Fertell is a testing kit that offers a basic assessment of male and female fertility.
Fertell for the male is a specimen collection and testing kit that measures the concentration of motile sperm. A sperm specimen is collected into a cup and allowed to liquefy and then warmed to body temperature. Motile sperm pass through a filter and are colored red by exposure to a gold-coated antibody. Appearance of two red lines in a testing chamber indicates a sperm count over 10 million total motile.
Fertell for the female is a conventional urine test strip very similar to an ovulation prediction kit. The female places the absorbent tip in her urine stream for 5 seconds. FSH in the urine reacts with antibodies on the test strip and shows as a red line in the result window. The intensity of this line reflects the FSH concentration (the darker the line, the more FSH present in urine). High FSH levels are indicated by two dark red lines.

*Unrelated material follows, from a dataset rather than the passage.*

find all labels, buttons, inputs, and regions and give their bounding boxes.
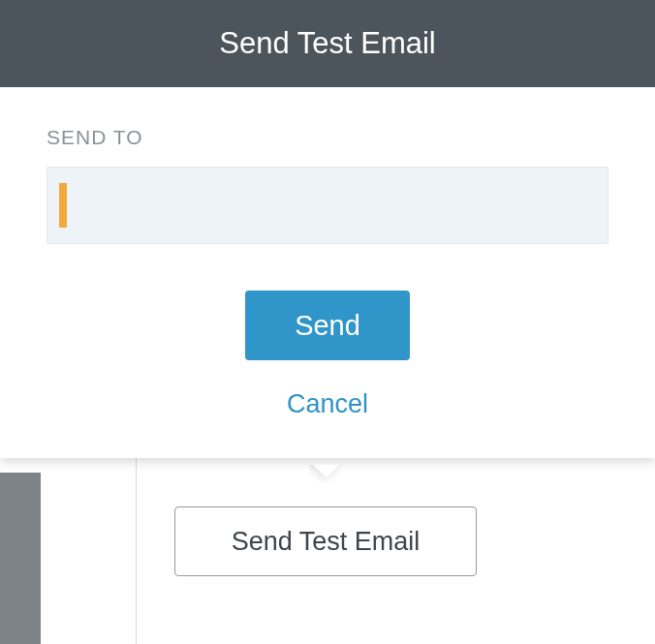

Traditional semen analysis measures sperm volume, count, and motility. Multiplied together, these numbers yield the total motile sperm count, that is, the number of moving sperm in the ejaculate. Total motile sperm count is a reasonable predictor of fertility for men. Fertell establishes that the sperm count is over a specific value of 10 million total motile, a reasonable threshold for male fertility.
The male test kit is not able to determine subtle gradations of male fertility. It cannot detect the effects of treatment or change in lifestyle that may cause improvement in sperm count, nor can it detect alterations in sperm morphology (shape). More sophisticated testing is available at a sperm lab.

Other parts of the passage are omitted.